Saved data entries:
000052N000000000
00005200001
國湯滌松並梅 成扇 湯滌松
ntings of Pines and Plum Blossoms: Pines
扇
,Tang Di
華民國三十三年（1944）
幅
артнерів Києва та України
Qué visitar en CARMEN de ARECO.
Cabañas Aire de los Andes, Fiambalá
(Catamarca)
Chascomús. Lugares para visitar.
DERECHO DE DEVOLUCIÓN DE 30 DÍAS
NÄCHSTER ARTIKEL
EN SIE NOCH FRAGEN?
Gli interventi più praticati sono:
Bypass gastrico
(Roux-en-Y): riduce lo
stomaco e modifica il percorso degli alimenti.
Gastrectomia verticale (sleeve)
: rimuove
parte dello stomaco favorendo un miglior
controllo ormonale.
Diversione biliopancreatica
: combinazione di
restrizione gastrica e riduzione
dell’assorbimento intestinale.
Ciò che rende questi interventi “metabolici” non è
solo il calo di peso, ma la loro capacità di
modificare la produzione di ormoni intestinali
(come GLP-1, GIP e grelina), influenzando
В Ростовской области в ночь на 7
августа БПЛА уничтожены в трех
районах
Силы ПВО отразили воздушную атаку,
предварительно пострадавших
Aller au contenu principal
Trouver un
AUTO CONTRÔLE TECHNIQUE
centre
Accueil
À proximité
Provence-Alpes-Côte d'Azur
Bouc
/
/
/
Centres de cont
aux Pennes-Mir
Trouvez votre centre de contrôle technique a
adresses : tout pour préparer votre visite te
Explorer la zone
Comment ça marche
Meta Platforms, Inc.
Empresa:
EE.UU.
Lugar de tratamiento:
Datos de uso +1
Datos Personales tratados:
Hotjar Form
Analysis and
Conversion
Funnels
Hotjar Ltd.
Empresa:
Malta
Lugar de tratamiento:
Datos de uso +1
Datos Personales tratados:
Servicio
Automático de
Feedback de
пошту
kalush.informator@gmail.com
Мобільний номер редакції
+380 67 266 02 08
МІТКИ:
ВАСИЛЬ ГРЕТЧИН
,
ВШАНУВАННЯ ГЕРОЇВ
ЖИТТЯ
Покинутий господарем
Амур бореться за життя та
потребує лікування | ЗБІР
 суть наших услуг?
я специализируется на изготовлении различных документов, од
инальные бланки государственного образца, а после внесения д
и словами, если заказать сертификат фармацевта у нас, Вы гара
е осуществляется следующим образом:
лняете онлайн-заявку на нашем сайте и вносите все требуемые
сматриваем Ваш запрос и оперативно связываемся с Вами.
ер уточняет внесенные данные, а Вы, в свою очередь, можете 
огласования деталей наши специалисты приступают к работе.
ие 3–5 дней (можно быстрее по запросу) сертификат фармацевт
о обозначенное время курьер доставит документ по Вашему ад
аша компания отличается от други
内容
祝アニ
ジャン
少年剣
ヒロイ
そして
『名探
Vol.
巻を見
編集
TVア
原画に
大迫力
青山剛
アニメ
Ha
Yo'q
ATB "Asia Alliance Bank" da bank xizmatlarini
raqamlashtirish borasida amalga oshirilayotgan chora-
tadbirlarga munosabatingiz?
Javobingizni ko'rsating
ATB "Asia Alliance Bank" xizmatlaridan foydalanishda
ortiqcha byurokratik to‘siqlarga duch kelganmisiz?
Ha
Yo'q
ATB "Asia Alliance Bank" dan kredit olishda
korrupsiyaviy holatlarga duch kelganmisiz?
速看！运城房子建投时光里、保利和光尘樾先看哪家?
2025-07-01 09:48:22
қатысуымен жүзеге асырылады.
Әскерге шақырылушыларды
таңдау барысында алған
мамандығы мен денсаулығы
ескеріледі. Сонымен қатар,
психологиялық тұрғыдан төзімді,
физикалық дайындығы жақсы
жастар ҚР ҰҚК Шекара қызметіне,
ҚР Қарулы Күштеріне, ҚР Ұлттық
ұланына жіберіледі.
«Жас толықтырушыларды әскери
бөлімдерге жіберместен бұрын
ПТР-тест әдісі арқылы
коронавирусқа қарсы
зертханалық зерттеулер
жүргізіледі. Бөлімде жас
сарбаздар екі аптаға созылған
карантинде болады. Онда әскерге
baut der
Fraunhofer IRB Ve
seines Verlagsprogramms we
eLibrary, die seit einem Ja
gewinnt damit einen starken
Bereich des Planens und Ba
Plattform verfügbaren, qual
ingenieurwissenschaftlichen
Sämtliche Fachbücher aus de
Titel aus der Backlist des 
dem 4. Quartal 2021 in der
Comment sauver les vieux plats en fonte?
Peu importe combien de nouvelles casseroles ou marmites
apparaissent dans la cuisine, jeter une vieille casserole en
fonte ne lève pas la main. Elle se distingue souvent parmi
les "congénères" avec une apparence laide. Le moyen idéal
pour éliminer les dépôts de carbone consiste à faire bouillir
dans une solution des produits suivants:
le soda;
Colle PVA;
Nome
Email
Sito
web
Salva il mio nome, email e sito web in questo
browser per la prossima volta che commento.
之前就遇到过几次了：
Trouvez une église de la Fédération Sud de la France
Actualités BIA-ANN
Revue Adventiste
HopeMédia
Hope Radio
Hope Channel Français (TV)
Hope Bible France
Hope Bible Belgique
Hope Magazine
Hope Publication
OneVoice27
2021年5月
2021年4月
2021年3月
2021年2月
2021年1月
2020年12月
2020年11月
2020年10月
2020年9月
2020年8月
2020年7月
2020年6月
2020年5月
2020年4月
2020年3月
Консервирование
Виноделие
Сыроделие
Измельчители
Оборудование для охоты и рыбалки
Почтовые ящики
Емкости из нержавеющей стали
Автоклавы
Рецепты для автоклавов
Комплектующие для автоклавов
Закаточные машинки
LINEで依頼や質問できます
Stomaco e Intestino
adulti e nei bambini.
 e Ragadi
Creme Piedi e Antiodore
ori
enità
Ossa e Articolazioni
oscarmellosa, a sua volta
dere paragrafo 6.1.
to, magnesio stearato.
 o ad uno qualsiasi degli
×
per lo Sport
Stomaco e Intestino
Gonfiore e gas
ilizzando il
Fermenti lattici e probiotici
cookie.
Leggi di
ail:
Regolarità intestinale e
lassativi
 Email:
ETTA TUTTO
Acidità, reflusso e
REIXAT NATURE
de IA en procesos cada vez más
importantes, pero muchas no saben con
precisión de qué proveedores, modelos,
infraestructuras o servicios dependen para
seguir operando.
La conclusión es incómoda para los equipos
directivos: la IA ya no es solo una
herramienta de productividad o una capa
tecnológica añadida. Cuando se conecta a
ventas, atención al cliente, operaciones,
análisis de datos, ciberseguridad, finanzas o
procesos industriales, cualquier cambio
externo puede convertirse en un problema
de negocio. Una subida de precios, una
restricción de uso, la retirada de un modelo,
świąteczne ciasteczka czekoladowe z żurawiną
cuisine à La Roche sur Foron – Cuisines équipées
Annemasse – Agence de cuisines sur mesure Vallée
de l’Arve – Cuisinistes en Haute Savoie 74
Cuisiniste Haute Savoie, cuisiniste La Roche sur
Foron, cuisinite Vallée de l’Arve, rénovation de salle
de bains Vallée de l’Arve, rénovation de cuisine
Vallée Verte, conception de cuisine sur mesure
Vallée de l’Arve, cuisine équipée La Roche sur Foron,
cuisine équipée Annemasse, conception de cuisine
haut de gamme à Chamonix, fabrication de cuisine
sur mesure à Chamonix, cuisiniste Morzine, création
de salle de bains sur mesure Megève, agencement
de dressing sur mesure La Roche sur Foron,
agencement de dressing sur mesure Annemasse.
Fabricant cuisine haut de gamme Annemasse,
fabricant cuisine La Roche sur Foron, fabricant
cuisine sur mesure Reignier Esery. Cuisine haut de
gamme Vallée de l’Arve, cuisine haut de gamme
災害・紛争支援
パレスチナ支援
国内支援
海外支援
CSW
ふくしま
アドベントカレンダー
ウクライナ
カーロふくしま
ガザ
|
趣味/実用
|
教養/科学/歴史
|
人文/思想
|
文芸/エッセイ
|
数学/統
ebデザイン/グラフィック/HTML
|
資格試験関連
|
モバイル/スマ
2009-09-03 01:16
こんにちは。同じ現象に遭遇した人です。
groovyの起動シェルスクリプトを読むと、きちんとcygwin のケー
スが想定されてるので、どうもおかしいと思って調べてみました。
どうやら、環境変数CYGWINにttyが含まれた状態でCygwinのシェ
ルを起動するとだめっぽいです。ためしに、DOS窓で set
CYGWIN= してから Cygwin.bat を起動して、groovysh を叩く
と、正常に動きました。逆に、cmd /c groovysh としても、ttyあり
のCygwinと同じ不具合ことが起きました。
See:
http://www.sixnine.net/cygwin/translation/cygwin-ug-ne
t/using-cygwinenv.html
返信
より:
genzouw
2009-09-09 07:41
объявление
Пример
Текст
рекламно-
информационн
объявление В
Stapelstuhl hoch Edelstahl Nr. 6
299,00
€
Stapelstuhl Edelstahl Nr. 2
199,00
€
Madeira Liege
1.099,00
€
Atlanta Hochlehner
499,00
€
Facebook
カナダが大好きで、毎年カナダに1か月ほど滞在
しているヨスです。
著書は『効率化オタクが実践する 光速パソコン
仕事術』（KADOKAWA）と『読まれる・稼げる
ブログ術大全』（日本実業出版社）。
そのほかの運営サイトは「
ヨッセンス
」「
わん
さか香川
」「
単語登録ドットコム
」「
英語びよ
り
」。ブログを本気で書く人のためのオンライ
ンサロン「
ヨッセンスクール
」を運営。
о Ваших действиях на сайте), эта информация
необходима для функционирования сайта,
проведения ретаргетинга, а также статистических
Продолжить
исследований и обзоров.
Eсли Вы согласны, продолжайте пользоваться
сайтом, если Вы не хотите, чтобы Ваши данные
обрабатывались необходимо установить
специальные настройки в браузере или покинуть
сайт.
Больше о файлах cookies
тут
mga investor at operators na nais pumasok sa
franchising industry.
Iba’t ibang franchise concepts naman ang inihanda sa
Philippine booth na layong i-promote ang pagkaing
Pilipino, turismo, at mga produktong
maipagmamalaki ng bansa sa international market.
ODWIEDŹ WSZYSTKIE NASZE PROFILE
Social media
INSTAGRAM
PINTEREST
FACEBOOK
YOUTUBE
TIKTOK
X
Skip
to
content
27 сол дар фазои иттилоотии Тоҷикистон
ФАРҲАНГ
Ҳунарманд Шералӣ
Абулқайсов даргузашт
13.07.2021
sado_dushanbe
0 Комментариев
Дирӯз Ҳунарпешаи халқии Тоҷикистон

* [What you will do]:
For this data, state how many lines include the word "solo", with nothing added.

* [Task response]:
2